Captain Levett Landon Boscawen Ibbetson (1799 - 8 September 1869) was an English 19th century geologist, inventor, organiser and soldier. He is particularly associated with early developments in photography. He was a member of the London Electrical Society and later a Fellow of the Royal Society (elected 6 June 1850).

==Life==
From his London home (46 Margaret Street, near Cavendish Square), Ibbetson corresponded with William Henry Fox Talbot in 1842, having spent some years trying to produce a lithograph from an original daguerreotype, writing "I have been going on with experiments in the Callotype & have had some very good results as to depth of Colour." Ten years later, in 1852, Ibbetson exhibited work produced using the Talbot calotype process, called Le Premier Livre Imprimè par le Soleil, at a London Society of Arts exhibition. This book, originally published in 1840, was an album of contact prints of ferns, grasses and flowers and used "the independently invented process of Friedrich Gerber of Bern, published in January 1839, when Ibbetson was residing in Bern."

An enthusiastic geologist, one of Ibbetson's finds on the Isle of Wight, the fossilised remains of a Hybodus, was sent to Sir Philip Malpas de Grey Egerton, and was discussed in the Proceedings of the Geological Society in 1845.

During the 1840s, Ibbetson was also engaged in various geological surveys associated with the expansion of the British railway system, during which work he corresponded with eminent geologist Henry Thomas De la Beche.

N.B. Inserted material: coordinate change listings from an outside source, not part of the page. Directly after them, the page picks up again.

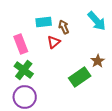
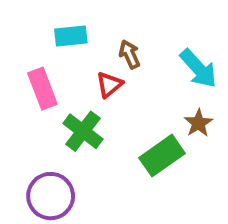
cyan arrow: (97, 21) -> (198, 68), moved
cyan rectangle: (44, 22) -> (71, 36), moved
green cross: (24, 70) -> (83, 131), moved

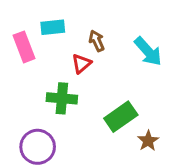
pink rectangle: (42, 89) -> (24, 47), moved
brown star: (198, 123) -> (148, 141), moved
green cross: (83, 131) -> (62, 98), turned -32

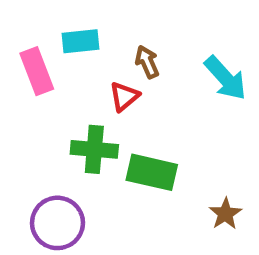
green rectangle: (121, 117) -> (152, 172), moved, turned 48

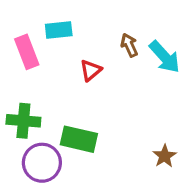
brown arrow: (147, 62) -> (129, 45), moved
green cross: (94, 149) -> (23, 121), moved
green rectangle: (152, 172) -> (79, 139), moved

He wrote a book, with contributions from Edwin Lankester, published around 1852, entitled Notes on the geology and chemical composition of the various strata in the Isle of Wight ... With a map in relief. With Professor Edward Forbes, he produced a description of the geology between Blackgang Chine and Atherfield Point, in the Isle of Wight, for the Geological Society.

In 1851, Levett Ibbetson helped manage the Great Exhibition. At this event, public toilets were relatively novel, and Ibbetson was given the task of writing an 'Official Report on the Waiting Rooms and Washing Places in the Exhibition Building' - during which he recorded "The largest receipt from the Waiting Rooms was on Wednesday, 8 October 1851 when 11,171 persons made use of them".

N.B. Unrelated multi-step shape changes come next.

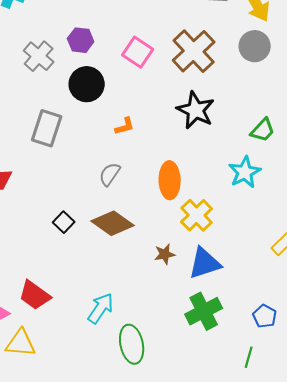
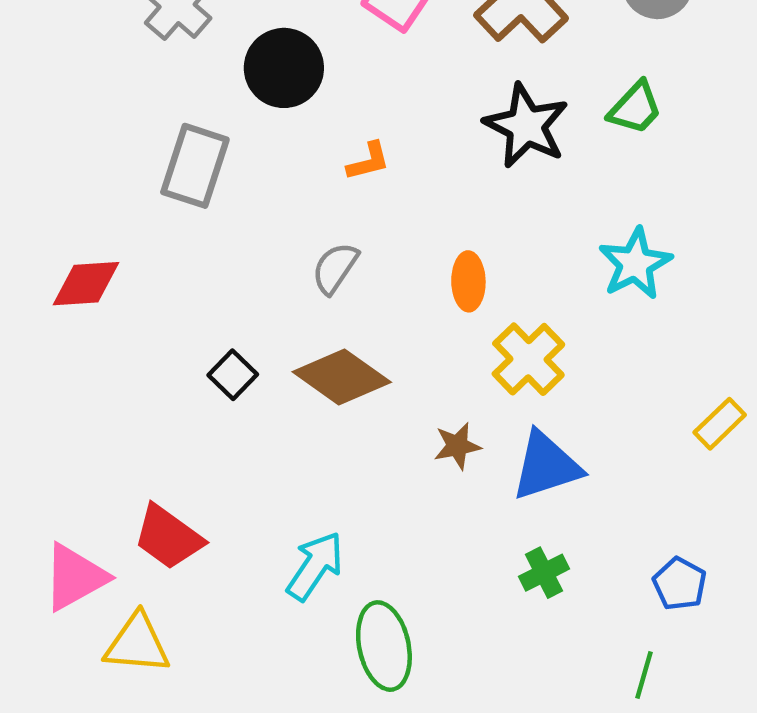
green trapezoid: (263, 130) -> (635, 108), moved
orange ellipse: (170, 180) -> (468, 281), size x0.7
green cross: (204, 311) -> (544, 573), size x0.6

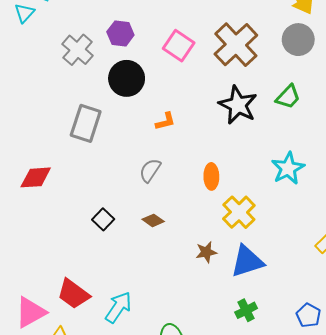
brown diamond: (342, 377) -> (153, 220), size x0.5
cyan arrow: (315, 566) -> (118, 307), moved

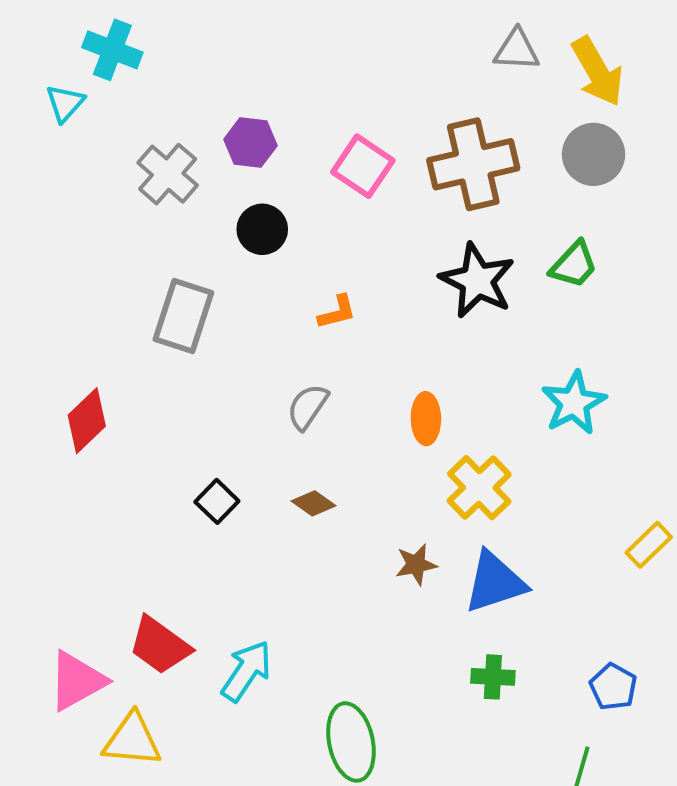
brown cross: (236, 45) -> (473, 164), turned 30
black circle: (127, 78) -> (262, 229), size x0.7
red diamond: (36, 177) -> (87, 421), turned -40
green cross: (246, 310) -> (493, 677), turned 30

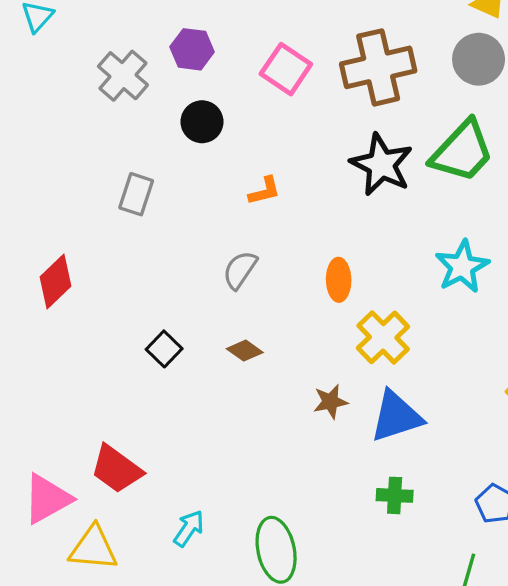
green trapezoid: (574, 265) -> (462, 151), size x1.6
gray rectangle: (183, 316) -> (136, 194), size x0.7
cyan arrow: (246, 671) -> (189, 528), moved, size x0.7

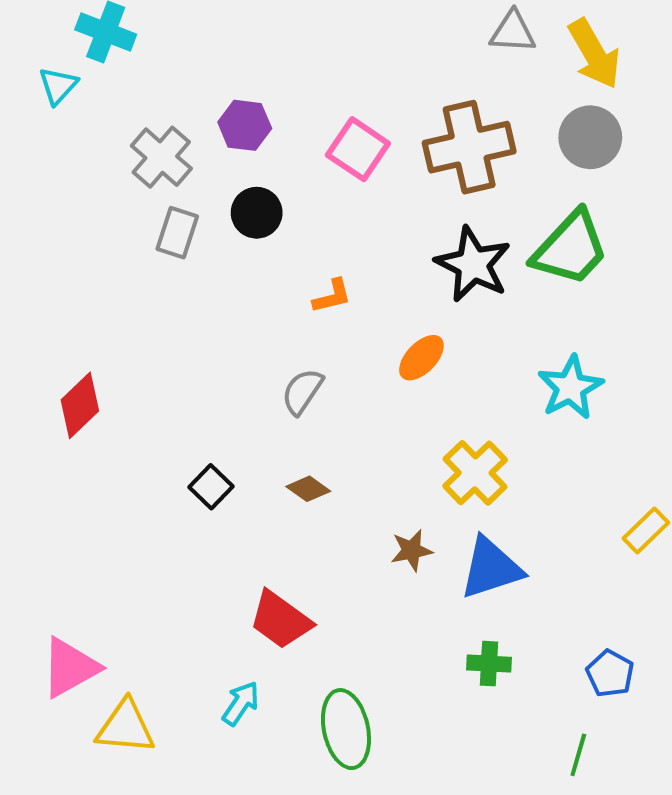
gray rectangle: (136, 194) -> (177, 233), moved
orange ellipse: (339, 280) -> (421, 358), moved, turned 45
red trapezoid: (116, 469) -> (280, 620), moved

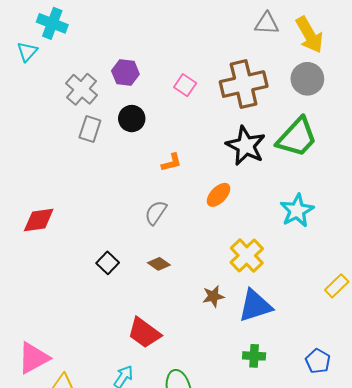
pink square: (358, 149) -> (185, 85), size x0.7
red diamond: (80, 405) -> (39, 220), turned 36

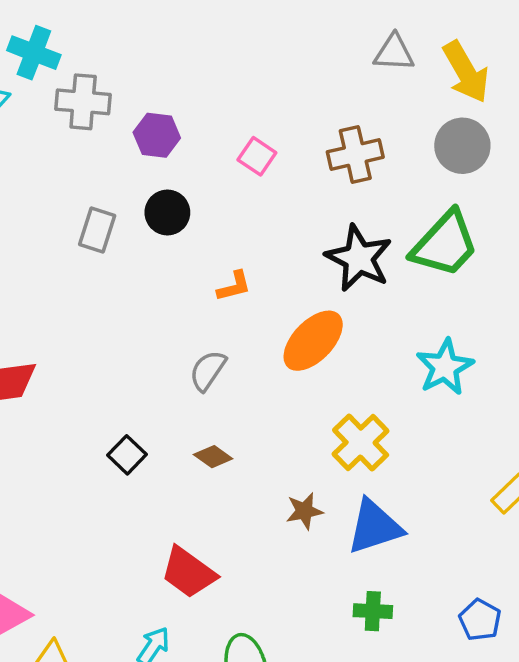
brown cross: (244, 84) -> (355, 155), size x0.7
gray cross: (82, 89) -> (83, 102), moved, turned -36
orange ellipse: (219, 195) -> (313, 341), size x1.5

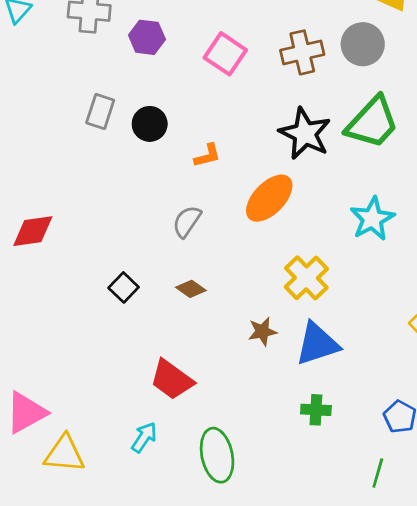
gray circle: (462, 146) -> (363, 44), moved
pink square: (257, 156) -> (225, 54), size x1.4
black circle: (167, 212) -> (150, 124), moved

Ibbetson died at Biebrich in Prussia, where he had lived for several years. Some years earlier he presented a valuable collection of fossils to the Museum of Practical Geology in London. His illustration of a fossil, "Transverse section of madrepore" in The Westminster Review of September 1840 is credited with being the first example of the use of limelight to shorten exposure times when making daguerreotypes.

==Works by L. L. Boscawen Ibbetson==
- On the Tertiary and Cretaceous Formations of the Isle of Wight, co-authored with Prof. E. Forbes, 1844
- Notes on the Geology and Chemical Composition of the various Strata in the Isle of Wight, J. Van Voorst, London, 1849

==Family==

Capt. Levett Landon Boscawen Ibbetson was the son of Sophy and Major Levett Ibbetson, who was son of James Ibbetson. He was the father of Major Henry Levett Boscawen Ibbetson of the 77th (East Middlesex) Regiment of Foot of the British Army. He also served in the 28th (North Gloucestershire) Regiment of Foot. Major Ibbetson lived at West Teignmouth, Devon, England.